* [Task to complete]:
Write out the listing below exactly, and omit any images you find in it.

Provided records section start

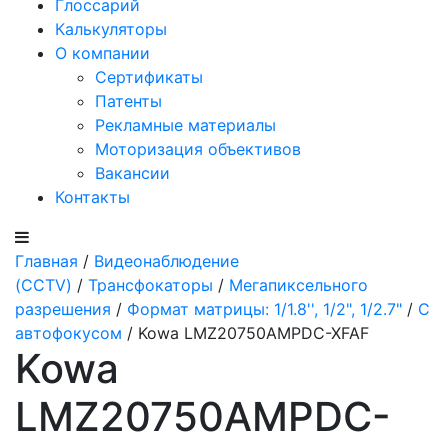
Глоссарий
Калькуляторы
О компании
Сертификаты
Патенты
Рекламные материалы
Моторизация объективов
Вакансии
Контакты
Главная
/
Видеонаблюдение
(CCTV)
/
Трансфокаторы
/
Мегапиксельного
разрешения
/
Формат матрицы: 1/1.8'', 1/2", 1/2.7"
/
С
автофокусом
/ Kowa LMZ20750AMPDC-XFAF
Kowa
LMZ20750AMPDC-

Provided records section end

* [Answer]:
Глоссарий
Калькуляторы
О компании
Сертификаты
Патенты
Рекламные материалы
Моторизация объективов
Вакансии
Контакты
Главная
/
Видеонаблюдение
(CCTV)
/
Трансфокаторы
/
Мегапиксельного
разрешения
/
Формат матрицы: 1/1.8'', 1/2", 1/2.7"
/
С
автофокусом
/ Kowa LMZ20750AMPDC-XFAF
Kowa
LMZ20750AMPDC-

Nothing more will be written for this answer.